Moufida Tlatli
Moufida El-Talatli gehörte zu den herausragenden Frauen des Kinos, nicht nur im arabischen Raum. 1947 im tunesischen Sidi Bou Saïd geboren, hat sie ihre Studien 1966 bis 1968 in Filmmontage an der renommierten Filmschule IDHEC in Paris absolviert. Sie war für den Schnitt zahlreicher Filme verantwortlich, darunter für die Spielfilme wie Merzak Allouaches «Omar Gatlatou», Farouk Belloufas «Nahla», Tayeb El Ouahichis «Dhil el Ard», Michel Khelifis «Fertile Memory» und «Canticle of the Stones» Edh’Dhakira el khesba», Mahmoud Ben Mahmouds «Abbour» sowie Farid Boughedir «Halfaouine». Für Nacer Khemir montierte sie dessen Erstling «Al-hâ'imoû» (Les baliseurs du désert», den trigon-film in restaurierte Fassung letztes Jahr wieder zugänglich gemacht hat.

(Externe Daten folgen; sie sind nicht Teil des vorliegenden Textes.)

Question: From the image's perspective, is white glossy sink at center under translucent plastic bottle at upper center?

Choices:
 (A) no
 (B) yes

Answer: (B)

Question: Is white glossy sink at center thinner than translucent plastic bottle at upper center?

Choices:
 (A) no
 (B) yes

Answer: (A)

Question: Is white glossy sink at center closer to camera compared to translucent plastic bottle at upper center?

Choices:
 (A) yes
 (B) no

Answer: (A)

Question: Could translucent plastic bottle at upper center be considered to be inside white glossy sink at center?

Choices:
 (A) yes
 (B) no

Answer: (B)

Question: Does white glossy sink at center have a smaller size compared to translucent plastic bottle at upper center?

1994 realisierte Moufida El-Talatli, die sich Tlatli nannte, ihren ersten Spielfilm in eigener Regie: «Les silences du palais» (Samt al-Qusur - Palast des Schweigens). Sie begibt darin auf eine faszinierende Reise in die jüngere Vergangenheit, auf eine Reise in die dunkleren Tiefen der arabischen Gesellschaft. Neben dem Schweigen prägt "Chaifa", die Angst, Tlatlis Film. Die erwachsene und als Sängerin äusserst erfolgreiche Alia reist in der Gegenwart zurück in jenen Palast, aus dem sie zehn Jahre zuvor geflohen war. Ihre Mutter hatte dort gearbeitet, den Vater kannte sie nie. Alia war am gleichen Tag wie die richtige Prinzentochter zur Welt gekommen, allerdings unten, bei den Bediensteten, und das ergibt auch die Perspektive für diesen Film, in dem es um gesellschaftliche Hierarchien genauso geht wie um Hierarchien zwischen Männern und Frauen. «Les silences du palais» wurde in Cannes als bester Erstling mit der Caméra d'Or ausgezeichnet und lief in der Schweiz mit über 45'000 Eintritten äusserst erfolgreich. Es folgten zwei weitere Regiearbeiten von Moufida Tlatli: «La saison des hommes» (Zeit der Männer, Zeit der Frauen, 2000) und «Nadia et Sarra», 2004). Tlatli widmete sich auch in den folgenden Filmen der Frau in der arabischen Männerwelt und geellschaftlichen Fragen, lange bevor sie im so genannten Arabischen Frühling die ganze Gesellschaft erfassten. In der Folge der tunesischen Revolution wurde die Filmemacherin 2011 zur Kulturministerin der Übergangsregierung ernannt und konnte direkten politischen Einfluss nehmen.
Filmographie
Regie:
2004 Nadia et Sarra
2000 La Saison des Hommes
1994 Samt El Qusur
Montage:
1994 Habiba Msika
1994 Samt El Qusur
1992 Al-Zazouet
1991 Le cantique des pierres
1990 Asfour Stah
1989 Majnoun Layla
1988 Sama
1987 Caméra arabe (Documentary)
1986 Hammam Dhhab (Short)
1984 El-haimoune
1982 Traversées
1982 Dhil al ardh
1980 Aziza
1979 Nahla
1978 Koora w'Ahlam (Documentary)
1977 Omar Gatlato
1974 Intissar Chaâb (Documentary)
1974 Sejnane
La saison des hommes - Maussim al-riyal (2000)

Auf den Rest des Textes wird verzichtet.